Титульный лист был испещрен множеством автографов, а над ними перед верхним обрезом рукой Рылеева было написано: «Приглашаю всех друзей моих приложить руку на добрую и долгую память!»
— Чьи же подписи? — спросил Тевяшов.
— Кадетов-однокашников, с которыми учился и вместе делил все наши радости и беды. Видите, первый — Александр Михайлович Булатов! Прекраснейший мой друг...
— Смотрите, и Федор Миллер руку приложил!..

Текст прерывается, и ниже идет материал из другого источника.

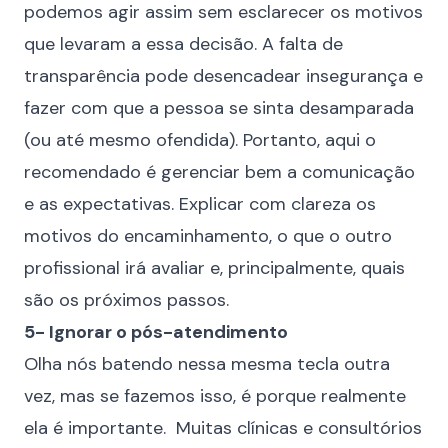
podemos agir assim sem esclarecer os motivos
que levaram a essa decisão. A falta de
transparência pode desencadear insegurança e
fazer com que a pessoa se sinta desamparada
(ou até mesmo ofendida). Portanto, aqui o
recomendado é gerenciar bem a comunicação
e as expectativas. Explicar com clareza os
motivos do encaminhamento, o que o outro
profissional irá avaliar e, principalmente, quais
são os próximos passos.
5- Ignorar o pós-atendimento
Olha nós batendo nessa mesma tecla outra
vez, mas se fazemos isso, é porque realmente
ela é importante. Muitas clínicas e consultórios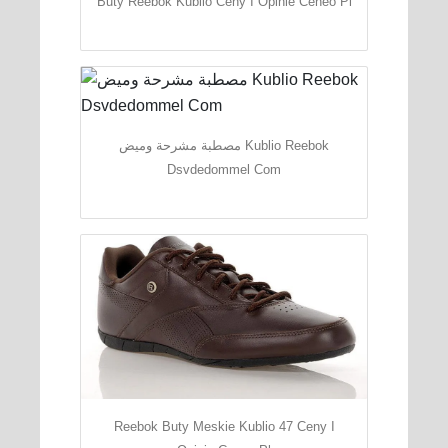
Buty Reebok Kublio Ceny I Opinie Ceneo Pl
مصطبة مشرحة وميض Kublio Reebok
Dsvdedommel Com
Reebok Buty Meskie Kublio 47 Ceny I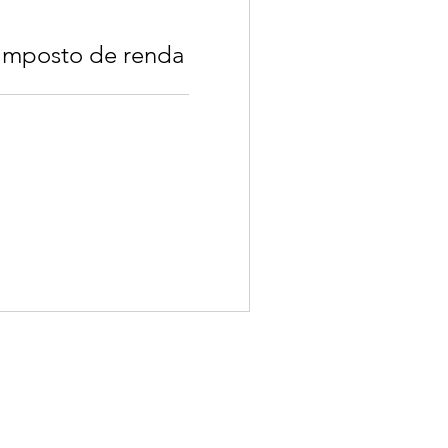
 imposto de renda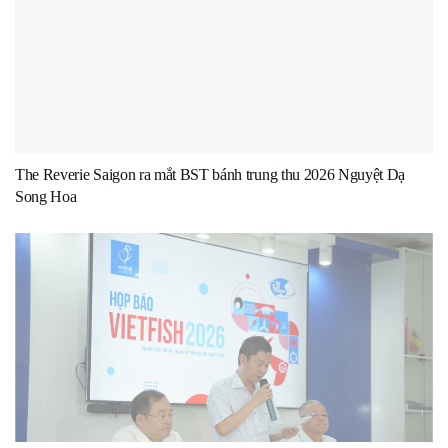
The Reverie Saigon ra mắt BST bánh trung thu 2026 Nguyệt Dạ
Song Hoa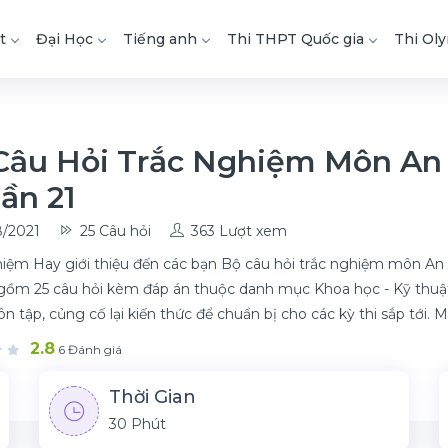
t
Đại Học
Tiếng anh
Thi THPT Quốc gia
Thi Ol
Câu Hỏi Trắc Nghiệm Môn An
ần 21
/2021
25 Câu hỏi
363 Lượt xem
iệm Hay giới thiệu đến các bạn Bộ câu hỏi trắc nghiệm môn An t
 gồm 25 câu hỏi kèm đáp án thuộc danh mục Khoa học - Kỹ thuật. 
ôn tập, củng cố lại kiến thức để chuẩn bị cho các kỳ thi sắp tới.
2.8
6 Đánh giá
Thời Gian
30 Phút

— Миллер Федя сокашник и земляк... Ох, математику он не любил!.. Частенько приходилось мне за него решать задачи, — с улыбкой вспомнил Рылеев.
— Кто с математикой не в дружбе, тот и в артиллерии далеко не пойдет.
— Не всегда так, Михаил Андреевич. Миллер отличный офицер! Пушкарь на славу!
Грустный рассказ прапорщика еще более возвысил его во мнении Тевяшова, не считавшего бедность за порок. На своем веку сколько повидал он богатых безумцев, балбесов и самодуров, обладателей огромнейших владений, от которых вскоре ничего не оставалось! Тевяшов пожелал от души, чтобы конноартиллерийская рота как можно дольше оставалась в Белогорье.
— Наша жизнь, знаете по своему опыту, непостоянна, нынче здесь, а где завтра — богу весть, — сказал Рылеев.
— Нет, нет, Кондратий Федорович, мы вас не пустим из Белогорья! Оставайтесь с нами навсегда!
— Но я военный.
— В отставку выходите!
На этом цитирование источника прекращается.